John Dryden entendeu que era incrível que, depois de tanta desgraça e sofrimento, o povo e o país ainda seguissem em frente

O poeta inglês John Dryden intitulou de “Annus mirabilis” um longo poema sobre 1666. Os supersticiosos temiam que, por conter o número da besta (o 666), aquele seria um período negro. Foi mesmo, pelo menos na Inglaterra, que enfrentou uma epidemia de peste bubônica (um quinto dos londrinos morreu) e o Grande Incêndio, que quase acabou com a cidade de Londres (70 mil imóveis destruídos). Onde, então, a maravilha, o milagre? Dryden entendeu que era incrível que, depois de tanta desgraça e sofrimento, o povo e o país ainda seguissem em frente, se erguessem e começassem tudo de novo.
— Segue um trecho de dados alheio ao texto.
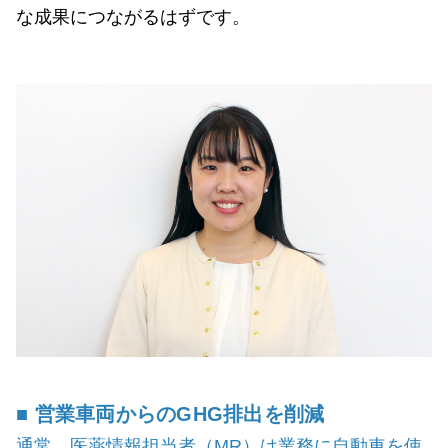
な成果につながるはずです。
■ 営業車両からのGHG排出を削減
通常、医薬情報担当者（MR）は業務に自動車を使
Seguindo o raciocínio do poeta, podemos dizer que todo ano terrível é também um ano milagroso porque resistimos e recomeçamos e reconstruímos o que precisa ser refeito (“Annus mirabilis” é o título de outro poema, este do nosso contemporâneo Philip Larkin, que chamou 1963 de “ano magnífico”, quando a vida sexual dos ingleses teria se tornado mais livre).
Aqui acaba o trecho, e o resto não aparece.